Amsterdam wants to stand out
The complaints system may work a treat, but there is still a lot to be done in Amsterdam, Rudinac believes. “We’re now trying to solve problems before they happen with our object detection kit and other tools, precisely because we don’t want to exclude anyone. With SIA, we noticed that some neighborhoods flag issues very actively, which is what makes these projects so much fun. These tend to be the neighborhoods where problems are relatively uncommon. However, you also want more information about neighborhoods that aren’t doing as well, which is why we developed a system that detects and flags issues there, too, without having to wait for someone to submit a complaint.”
“We’re now exploring ways to equip vehicles with image recognition technology and have them drive through the city to find litter or broken street furniture”, Sukel explains, “because it’ll help us manage the city a lot more efficiently. This new initiative has already produced some interesting results: in some neighborhoods, we find that we won’t get a single report or complaint even though the streets are full of litter. Amsterdam wants to stand out from other cities in the next ten years by pursuing ‘AI technology for people’ with a smorgasbord of partners’, using techniques that work for everyone.”
Amsterdam wants to stand out from other cities in the next ten years by pursuing ‘AI technology for people’ with a smorgasbord of partners.

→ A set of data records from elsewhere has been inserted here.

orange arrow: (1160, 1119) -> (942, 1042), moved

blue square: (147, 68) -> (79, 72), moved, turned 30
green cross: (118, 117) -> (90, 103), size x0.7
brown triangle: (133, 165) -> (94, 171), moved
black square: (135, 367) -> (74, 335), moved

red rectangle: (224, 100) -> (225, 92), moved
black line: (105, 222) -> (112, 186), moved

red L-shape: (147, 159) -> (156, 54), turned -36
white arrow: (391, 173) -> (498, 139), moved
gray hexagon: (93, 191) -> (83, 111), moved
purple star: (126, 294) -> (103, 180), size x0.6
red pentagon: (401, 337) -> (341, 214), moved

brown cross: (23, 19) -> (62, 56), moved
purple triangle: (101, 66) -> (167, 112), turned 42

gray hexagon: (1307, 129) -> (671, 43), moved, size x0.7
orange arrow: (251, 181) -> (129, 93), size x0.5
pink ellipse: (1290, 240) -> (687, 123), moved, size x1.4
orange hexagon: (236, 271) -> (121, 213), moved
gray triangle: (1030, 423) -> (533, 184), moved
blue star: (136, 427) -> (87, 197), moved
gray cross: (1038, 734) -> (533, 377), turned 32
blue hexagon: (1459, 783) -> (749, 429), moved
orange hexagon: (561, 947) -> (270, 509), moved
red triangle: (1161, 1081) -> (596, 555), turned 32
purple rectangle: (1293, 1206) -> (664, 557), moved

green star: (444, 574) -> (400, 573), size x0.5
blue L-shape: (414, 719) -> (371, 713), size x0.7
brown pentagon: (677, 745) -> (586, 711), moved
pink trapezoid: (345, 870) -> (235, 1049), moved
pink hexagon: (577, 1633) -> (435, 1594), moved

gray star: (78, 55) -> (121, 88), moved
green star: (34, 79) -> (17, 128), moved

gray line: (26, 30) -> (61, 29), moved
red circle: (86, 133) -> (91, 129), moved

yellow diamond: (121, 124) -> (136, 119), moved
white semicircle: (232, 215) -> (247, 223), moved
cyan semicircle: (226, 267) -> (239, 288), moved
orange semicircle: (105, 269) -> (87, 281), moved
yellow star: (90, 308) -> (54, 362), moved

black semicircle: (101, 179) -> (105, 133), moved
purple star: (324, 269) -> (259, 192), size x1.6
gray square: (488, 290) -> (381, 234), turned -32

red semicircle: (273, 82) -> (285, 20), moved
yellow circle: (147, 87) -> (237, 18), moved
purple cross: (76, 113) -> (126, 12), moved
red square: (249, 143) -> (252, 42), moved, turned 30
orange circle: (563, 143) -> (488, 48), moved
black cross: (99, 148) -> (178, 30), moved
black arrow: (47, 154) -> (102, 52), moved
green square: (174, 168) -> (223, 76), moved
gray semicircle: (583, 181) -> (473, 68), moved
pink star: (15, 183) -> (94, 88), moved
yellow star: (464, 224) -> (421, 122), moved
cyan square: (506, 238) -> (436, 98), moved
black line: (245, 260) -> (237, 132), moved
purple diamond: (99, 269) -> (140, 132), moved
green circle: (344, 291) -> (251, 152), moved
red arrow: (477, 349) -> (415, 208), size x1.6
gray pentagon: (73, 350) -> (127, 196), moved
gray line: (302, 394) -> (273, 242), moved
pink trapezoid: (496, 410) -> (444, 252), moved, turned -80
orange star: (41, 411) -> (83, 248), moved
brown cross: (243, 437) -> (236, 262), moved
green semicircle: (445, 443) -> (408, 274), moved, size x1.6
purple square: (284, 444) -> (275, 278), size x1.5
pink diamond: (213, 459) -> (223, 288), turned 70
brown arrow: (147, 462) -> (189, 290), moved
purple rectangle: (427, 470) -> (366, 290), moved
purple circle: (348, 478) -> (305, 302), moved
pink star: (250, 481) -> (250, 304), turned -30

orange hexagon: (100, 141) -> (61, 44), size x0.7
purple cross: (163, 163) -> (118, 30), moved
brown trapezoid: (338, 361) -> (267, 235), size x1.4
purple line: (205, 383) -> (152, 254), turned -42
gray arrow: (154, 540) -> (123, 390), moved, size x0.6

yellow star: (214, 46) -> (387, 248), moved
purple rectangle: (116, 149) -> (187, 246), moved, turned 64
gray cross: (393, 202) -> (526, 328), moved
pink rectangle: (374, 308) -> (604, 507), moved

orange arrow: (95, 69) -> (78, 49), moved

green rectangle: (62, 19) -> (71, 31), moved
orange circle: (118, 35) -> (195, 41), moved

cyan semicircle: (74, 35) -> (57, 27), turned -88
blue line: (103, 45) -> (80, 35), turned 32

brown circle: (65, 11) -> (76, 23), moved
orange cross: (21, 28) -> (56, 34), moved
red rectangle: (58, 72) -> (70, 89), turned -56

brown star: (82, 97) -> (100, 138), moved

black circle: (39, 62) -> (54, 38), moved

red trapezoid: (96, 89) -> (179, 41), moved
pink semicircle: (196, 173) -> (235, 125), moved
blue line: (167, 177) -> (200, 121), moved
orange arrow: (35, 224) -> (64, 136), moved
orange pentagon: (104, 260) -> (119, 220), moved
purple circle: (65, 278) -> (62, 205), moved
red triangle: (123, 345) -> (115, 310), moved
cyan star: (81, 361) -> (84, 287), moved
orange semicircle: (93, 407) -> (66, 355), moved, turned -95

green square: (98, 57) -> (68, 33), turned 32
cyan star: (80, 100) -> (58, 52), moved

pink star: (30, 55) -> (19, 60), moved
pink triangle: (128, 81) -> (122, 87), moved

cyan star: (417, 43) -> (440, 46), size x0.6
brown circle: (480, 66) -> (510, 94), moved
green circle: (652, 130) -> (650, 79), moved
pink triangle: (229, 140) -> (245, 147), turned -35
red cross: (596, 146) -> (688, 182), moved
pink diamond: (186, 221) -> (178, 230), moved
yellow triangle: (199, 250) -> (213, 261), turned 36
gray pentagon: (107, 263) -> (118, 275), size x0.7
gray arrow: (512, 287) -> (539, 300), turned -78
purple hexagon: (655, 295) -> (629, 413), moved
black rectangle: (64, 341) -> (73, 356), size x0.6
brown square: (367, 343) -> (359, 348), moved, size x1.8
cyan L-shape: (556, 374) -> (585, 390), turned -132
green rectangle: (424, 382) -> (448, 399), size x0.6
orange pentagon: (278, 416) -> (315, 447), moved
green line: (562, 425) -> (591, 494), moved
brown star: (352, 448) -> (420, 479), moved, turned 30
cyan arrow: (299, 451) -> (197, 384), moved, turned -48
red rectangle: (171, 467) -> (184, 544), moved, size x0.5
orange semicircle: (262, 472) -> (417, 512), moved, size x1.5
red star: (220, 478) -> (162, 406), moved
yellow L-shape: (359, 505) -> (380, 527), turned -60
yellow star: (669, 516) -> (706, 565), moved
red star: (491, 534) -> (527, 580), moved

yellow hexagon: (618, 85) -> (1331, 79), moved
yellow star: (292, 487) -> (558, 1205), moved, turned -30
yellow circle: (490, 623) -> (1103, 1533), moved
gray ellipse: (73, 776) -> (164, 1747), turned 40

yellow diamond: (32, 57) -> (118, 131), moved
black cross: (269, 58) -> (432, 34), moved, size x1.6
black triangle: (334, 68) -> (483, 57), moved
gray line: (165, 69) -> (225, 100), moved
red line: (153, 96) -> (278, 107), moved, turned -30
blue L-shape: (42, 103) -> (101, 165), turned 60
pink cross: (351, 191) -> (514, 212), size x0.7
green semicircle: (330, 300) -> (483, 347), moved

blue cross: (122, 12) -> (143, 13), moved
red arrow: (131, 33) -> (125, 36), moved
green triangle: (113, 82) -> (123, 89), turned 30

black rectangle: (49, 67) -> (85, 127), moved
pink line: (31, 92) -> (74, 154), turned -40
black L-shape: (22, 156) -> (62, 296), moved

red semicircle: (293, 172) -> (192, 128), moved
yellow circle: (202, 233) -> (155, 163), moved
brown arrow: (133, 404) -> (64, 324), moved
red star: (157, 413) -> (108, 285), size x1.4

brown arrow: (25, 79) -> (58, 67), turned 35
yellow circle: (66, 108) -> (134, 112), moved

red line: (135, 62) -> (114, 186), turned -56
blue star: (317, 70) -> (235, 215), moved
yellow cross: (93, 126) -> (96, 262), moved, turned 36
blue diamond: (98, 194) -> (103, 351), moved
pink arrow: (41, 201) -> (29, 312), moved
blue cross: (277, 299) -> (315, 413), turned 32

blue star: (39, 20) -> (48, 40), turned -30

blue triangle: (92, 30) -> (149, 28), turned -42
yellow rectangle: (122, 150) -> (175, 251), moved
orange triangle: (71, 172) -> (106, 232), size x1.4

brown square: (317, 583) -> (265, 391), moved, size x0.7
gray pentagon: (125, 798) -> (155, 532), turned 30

Is Amsterdam leading the way?
Rudinac isn’t particularly interested in keeping score, but he is proud of Amsterdam: “They’re not afraid to experiment here.” Sukel agrees. “For example, we started testing people’s responses to a system that checked the observance of social distancing rules in the library at the start of the Corona pandemic last year. During the test, the mayor dropped in and asked us to roll out the technology to Marktplein 40-45 as quickly as possible to remind people to practice social distancing. We were happy to oblige and took our equipment outside, culminating in a fun month-long experiment that taught us a lot about how people respond to AI. And all it took was a cheap webcam, a laptop and open-source software that we spent a week tweaking. That’s the beauty of academia: there’s a lot of sharing. Conversely, when we get our hands on interesting data that can be used for a benchmark, we share it with academics too. Every year, about 25 master’s students from Amsterdam University work on various studies for the municipality of Amsterdam. The nice thing about working with master’s students is that it allows us to conduct lots of minor experiments. They won’t all have actionable results, but when we do find something that works, we can scale it up and make it succeed.”
There is no shortage of interest from master’s students, Rudinac observes: “Everyone wants to work in this department. It’s nice to see that people who can make big bucks as a Data Science or AI graduate still choose to do something for society; for the city they live in.”